Work required:
Copy out, exactly as written, only the line containing "Pose de chapeau de cheminée Laurenan" and the lines after it through the end of the records.

Provided material:
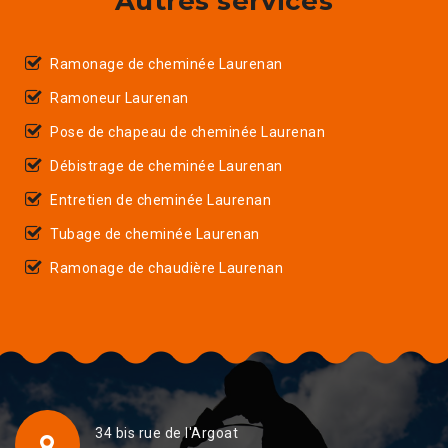
Autres services
Ramonage de cheminée Laurenan
Ramoneur Laurenan
Pose de chapeau de cheminée Laurenan
Débistrage de cheminée Laurenan
Entretien de cheminée Laurenan
Tubage de cheminée Laurenan
Ramonage de chaudière Laurenan
34 bis rue de l'Argoat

Result:
Pose de chapeau de cheminée Laurenan
Débistrage de cheminée Laurenan
Entretien de cheminée Laurenan
Tubage de cheminée Laurenan
Ramonage de chaudière Laurenan
34 bis rue de l'Argoat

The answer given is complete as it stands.